Thanks for your interest in contributing! This project is open to anyone who wants to help improve prompt injection detection.
Open an issue using the Bug Report template. Include:
- Steps to reproduce
- Expected vs actual behavior
- Python version and OS
If you've found a prompt injection technique that Prompt Guard doesn't catch:
- Open an issue with the Feature Request template
- Include example text that should be detected
- Suggest the severity level (critical/high/medium/low)
- Fork the repo
- Create a branch from
main:git checkout -b my-feature - Make your changes
- Test locally:
python prompt_guard.py ./test-directory - Open a PR with a clear description of what you changed and why
Patterns live in prompt_guard.py inside the PATTERNS dict.

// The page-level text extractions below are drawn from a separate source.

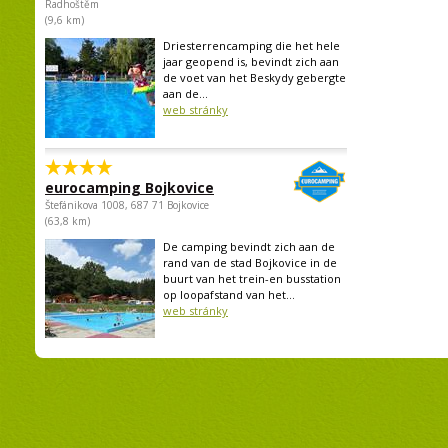
Radhoštěm
(9,6 km)
Driesterrencamping die het hele
jaar geopend is, bevindt zich aan
de voet van het Beskydy gebergte
aan de...
web stránky
eurocamping Bojkovice
Štefánikova 1008, 687 71 Bojkovice
(63,8 km)
De camping bevindt zich aan de
rand van de stad Bojkovice in de
buurt van het trein-en busstation
op loopafstand van het...
web stránky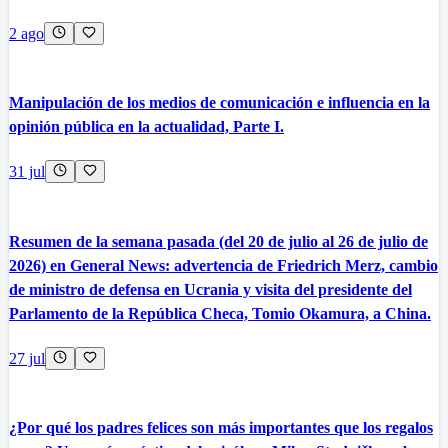
2 ago
Manipulación de los medios de comunicación e influencia en la
opinión pública en la actualidad, Parte I.
31 jul
Resumen de la semana pasada (del 20 de julio al 26 de julio de
2026) en General News: advertencia de Friedrich Merz, cambio
de ministro de defensa en Ucrania y visita del presidente del
Parlamento de la República Checa, Tomio Okamura, a China.
27 jul
¿Por qué los padres felices son más importantes que los regalos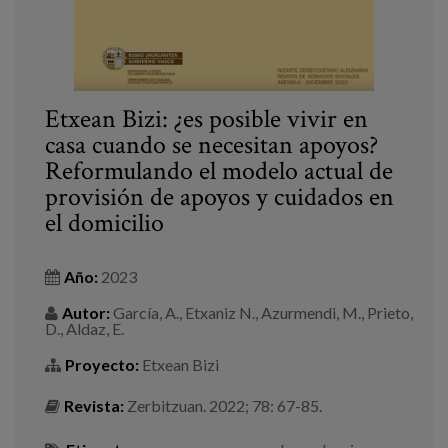
Etxean Bizi: ¿es posible vivir en
casa cuando se necesitan apoyos?
Reformulando el modelo actual de
provisión de apoyos y cuidados en
el domicilio
Año:
2023
Autor:
García, A., Etxaniz N., Azurmendi, M., Prieto,
D., Aldaz, E.
Proyecto:
Etxean Bizi
Revista:
Zerbitzuan. 2022; 78: 67-85.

Each entry has:
(r"regex_pattern", "unique_name", "Human-readable description")Guidelines:
- Use
re.IGNORECASE(applied automatically) - Keep regexes readable; add comments if complex
- Avoid overly broad patterns that cause false positives
- Include patterns in both English and Spanish when applicable
- Place the pattern in the correct severity level
- Follow PEP 8
- Use type hints where possible
- Keep functions focused and well-documented
- Test your changes against repos with known benign content to check for false positives
| Level | Score | Use for |
|---|---|---|
| critical | 10 | Credential exfiltration, system prompt override, prompt reveal |
| high | 8 | Jailbreaks, impersonation, code execution |
| medium | 5 | Subtle manipulation, hidden HTML/scripts |
| low | 2 | Secrecy indicators, ambiguous patterns |
Open an issue with your question. All contributions and feedback are welcome.